### Provided records

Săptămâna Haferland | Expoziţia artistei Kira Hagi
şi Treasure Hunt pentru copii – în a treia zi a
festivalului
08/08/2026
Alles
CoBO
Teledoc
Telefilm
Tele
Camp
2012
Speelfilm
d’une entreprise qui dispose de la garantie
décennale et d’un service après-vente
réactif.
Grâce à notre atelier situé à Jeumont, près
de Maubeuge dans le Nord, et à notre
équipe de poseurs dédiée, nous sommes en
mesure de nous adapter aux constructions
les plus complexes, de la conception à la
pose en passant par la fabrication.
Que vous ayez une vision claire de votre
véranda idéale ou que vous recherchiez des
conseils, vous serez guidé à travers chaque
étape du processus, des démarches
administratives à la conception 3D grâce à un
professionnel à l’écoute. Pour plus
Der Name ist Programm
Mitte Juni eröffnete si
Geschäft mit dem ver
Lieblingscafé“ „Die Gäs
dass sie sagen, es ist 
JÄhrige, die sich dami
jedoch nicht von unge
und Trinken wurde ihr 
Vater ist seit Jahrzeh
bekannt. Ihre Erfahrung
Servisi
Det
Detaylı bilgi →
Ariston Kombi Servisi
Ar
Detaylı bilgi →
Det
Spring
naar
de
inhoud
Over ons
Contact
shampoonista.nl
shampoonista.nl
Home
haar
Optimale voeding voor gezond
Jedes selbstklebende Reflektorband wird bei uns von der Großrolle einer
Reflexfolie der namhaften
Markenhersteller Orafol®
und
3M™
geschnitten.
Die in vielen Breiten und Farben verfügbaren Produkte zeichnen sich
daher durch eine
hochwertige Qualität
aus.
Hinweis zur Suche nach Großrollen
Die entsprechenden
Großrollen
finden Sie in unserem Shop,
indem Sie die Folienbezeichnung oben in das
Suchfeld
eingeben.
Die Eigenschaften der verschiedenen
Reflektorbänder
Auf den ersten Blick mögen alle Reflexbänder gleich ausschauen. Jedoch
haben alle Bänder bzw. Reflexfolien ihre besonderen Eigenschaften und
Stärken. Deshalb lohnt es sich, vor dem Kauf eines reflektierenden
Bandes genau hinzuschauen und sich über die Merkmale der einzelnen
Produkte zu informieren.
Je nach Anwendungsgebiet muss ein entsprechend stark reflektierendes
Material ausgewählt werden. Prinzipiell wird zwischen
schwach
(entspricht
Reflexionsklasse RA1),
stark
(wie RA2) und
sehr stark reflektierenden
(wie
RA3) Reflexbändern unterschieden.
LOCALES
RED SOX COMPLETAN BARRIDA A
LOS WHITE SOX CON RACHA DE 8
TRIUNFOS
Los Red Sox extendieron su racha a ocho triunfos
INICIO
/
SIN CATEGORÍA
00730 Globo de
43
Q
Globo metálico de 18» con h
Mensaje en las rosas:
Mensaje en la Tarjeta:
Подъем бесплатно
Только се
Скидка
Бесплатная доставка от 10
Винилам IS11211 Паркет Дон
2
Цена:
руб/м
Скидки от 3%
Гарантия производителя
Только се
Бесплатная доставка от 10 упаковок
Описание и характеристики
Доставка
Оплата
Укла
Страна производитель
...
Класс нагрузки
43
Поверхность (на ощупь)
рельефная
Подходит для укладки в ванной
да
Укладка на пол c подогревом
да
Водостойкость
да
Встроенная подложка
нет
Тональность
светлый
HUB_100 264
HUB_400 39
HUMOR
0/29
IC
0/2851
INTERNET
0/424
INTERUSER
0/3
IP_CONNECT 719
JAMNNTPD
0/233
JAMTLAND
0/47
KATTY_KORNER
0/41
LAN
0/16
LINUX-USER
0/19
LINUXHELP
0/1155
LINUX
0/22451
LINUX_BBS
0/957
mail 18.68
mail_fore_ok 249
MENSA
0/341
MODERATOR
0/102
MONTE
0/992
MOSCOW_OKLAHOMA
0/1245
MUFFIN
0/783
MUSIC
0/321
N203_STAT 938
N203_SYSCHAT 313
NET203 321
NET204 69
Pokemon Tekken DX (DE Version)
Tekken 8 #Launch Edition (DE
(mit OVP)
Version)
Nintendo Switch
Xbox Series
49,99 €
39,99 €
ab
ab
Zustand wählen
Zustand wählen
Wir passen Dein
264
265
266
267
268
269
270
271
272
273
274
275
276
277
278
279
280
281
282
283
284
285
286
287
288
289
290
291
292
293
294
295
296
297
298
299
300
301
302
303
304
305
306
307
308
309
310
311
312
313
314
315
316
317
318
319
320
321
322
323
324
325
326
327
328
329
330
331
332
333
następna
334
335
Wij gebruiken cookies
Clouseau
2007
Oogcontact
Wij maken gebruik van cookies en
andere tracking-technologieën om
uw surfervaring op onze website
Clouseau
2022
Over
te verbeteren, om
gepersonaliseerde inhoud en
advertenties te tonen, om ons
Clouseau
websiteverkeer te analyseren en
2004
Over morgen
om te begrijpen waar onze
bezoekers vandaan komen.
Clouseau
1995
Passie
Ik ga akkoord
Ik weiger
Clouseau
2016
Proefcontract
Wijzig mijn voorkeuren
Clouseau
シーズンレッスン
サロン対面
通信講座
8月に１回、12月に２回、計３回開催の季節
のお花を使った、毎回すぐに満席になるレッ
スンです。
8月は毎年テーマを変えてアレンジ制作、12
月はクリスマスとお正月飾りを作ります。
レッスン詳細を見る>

######

> _Task to carry out_:
The records above should be set down again word for word.

> _Output for this task_:
Săptămâna Haferland | Expoziţia artistei Kira Hagi
şi Treasure Hunt pentru copii – în a treia zi a
festivalului
08/08/2026
Alles
CoBO
Teledoc
Telefilm
Tele
Camp
2012
Speelfilm
d’une entreprise qui dispose de la garantie
décennale et d’un service après-vente
réactif.
Grâce à notre atelier situé à Jeumont, près
de Maubeuge dans le Nord, et à notre
équipe de poseurs dédiée, nous sommes en
mesure de nous adapter aux constructions
les plus complexes, de la conception à la
pose en passant par la fabrication.
Que vous ayez une vision claire de votre
véranda idéale ou que vous recherchiez des
conseils, vous serez guidé à travers chaque
étape du processus, des démarches
administratives à la conception 3D grâce à un
professionnel à l’écoute. Pour plus
Der Name ist Programm
Mitte Juni eröffnete si
Geschäft mit dem ver
Lieblingscafé“ „Die Gäs
dass sie sagen, es ist 
JÄhrige, die sich dami
jedoch nicht von unge
und Trinken wurde ihr 
Vater ist seit Jahrzeh
bekannt. Ihre Erfahrung
Servisi
Det
Detaylı bilgi →
Ariston Kombi Servisi
Ar
Detaylı bilgi →
Det
Spring
naar
de
inhoud
Over ons
Contact
shampoonista.nl
shampoonista.nl
Home
haar
Optimale voeding voor gezond
Jedes selbstklebende Reflektorband wird bei uns von der Großrolle einer
Reflexfolie der namhaften
Markenhersteller Orafol®
und
3M™
geschnitten.
Die in vielen Breiten und Farben verfügbaren Produkte zeichnen sich
daher durch eine
hochwertige Qualität
aus.
Hinweis zur Suche nach Großrollen
Die entsprechenden
Großrollen
finden Sie in unserem Shop,
indem Sie die Folienbezeichnung oben in das
Suchfeld
eingeben.
Die Eigenschaften der verschiedenen
Reflektorbänder
Auf den ersten Blick mögen alle Reflexbänder gleich ausschauen. Jedoch
haben alle Bänder bzw. Reflexfolien ihre besonderen Eigenschaften und
Stärken. Deshalb lohnt es sich, vor dem Kauf eines reflektierenden
Bandes genau hinzuschauen und sich über die Merkmale der einzelnen
Produkte zu informieren.
Je nach Anwendungsgebiet muss ein entsprechend stark reflektierendes
Material ausgewählt werden. Prinzipiell wird zwischen
schwach
(entspricht
Reflexionsklasse RA1),
stark
(wie RA2) und
sehr stark reflektierenden
(wie
RA3) Reflexbändern unterschieden.
LOCALES
RED SOX COMPLETAN BARRIDA A
LOS WHITE SOX CON RACHA DE 8
TRIUNFOS
Los Red Sox extendieron su racha a ocho triunfos
INICIO
/
SIN CATEGORÍA
00730 Globo de
43
Q
Globo metálico de 18» con h
Mensaje en las rosas:
Mensaje en la Tarjeta:
Подъем бесплатно
Только се
Скидка
Бесплатная доставка от 10
Винилам IS11211 Паркет Дон
2
Цена:
руб/м
Скидки от 3%
Гарантия производителя
Только се
Бесплатная доставка от 10 упаковок
Описание и характеристики
Доставка
Оплата
Укла
Страна производитель
...
Класс нагрузки
43
Поверхность (на ощупь)
рельефная
Подходит для укладки в ванной
да
Укладка на пол c подогревом
да
Водостойкость
да
Встроенная подложка
нет
Тональность
светлый
HUB_100 264
HUB_400 39
HUMOR
0/29
IC
0/2851
INTERNET
0/424
INTERUSER
0/3
IP_CONNECT 719
JAMNNTPD
0/233
JAMTLAND
0/47
KATTY_KORNER
0/41
LAN
0/16
LINUX-USER
0/19
LINUXHELP
0/1155
LINUX
0/22451
LINUX_BBS
0/957
mail 18.68
mail_fore_ok 249
MENSA
0/341
MODERATOR
0/102
MONTE
0/992
MOSCOW_OKLAHOMA
0/1245
MUFFIN
0/783
MUSIC
0/321
N203_STAT 938
N203_SYSCHAT 313
NET203 321
NET204 69
Pokemon Tekken DX (DE Version)
Tekken 8 #Launch Edition (DE
(mit OVP)
Version)
Nintendo Switch
Xbox Series
49,99 €
39,99 €
ab
ab
Zustand wählen
Zustand wählen
Wir passen Dein
264
265
266
267
268
269
270
271
272
273
274
275
276
277
278
279
280
281
282
283
284
285
286
287
288
289
290
291
292
293
294
295
296
297
298
299
300
301
302
303
304
305
306
307
308
309
310
311
312
313
314
315
316
317
318
319
320
321
322
323
324
325
326
327
328
329
330
331
332
333
następna
334
335
Wij gebruiken cookies
Clouseau
2007
Oogcontact
Wij maken gebruik van cookies en
andere tracking-technologieën om
uw surfervaring op onze website
Clouseau
2022
Over
te verbeteren, om
gepersonaliseerde inhoud en
advertenties te tonen, om ons
Clouseau
websiteverkeer te analyseren en
2004
Over morgen
om te begrijpen waar onze
bezoekers vandaan komen.
Clouseau
1995
Passie
Ik ga akkoord
Ik weiger
Clouseau
2016
Proefcontract
Wijzig mijn voorkeuren
Clouseau
シーズンレッスン
サロン対面
通信講座
8月に１回、12月に２回、計３回開催の季節
のお花を使った、毎回すぐに満席になるレッ
スンです。
8月は毎年テーマを変えてアレンジ制作、12
月はクリスマスとお正月飾りを作ります。
レッスン詳細を見る>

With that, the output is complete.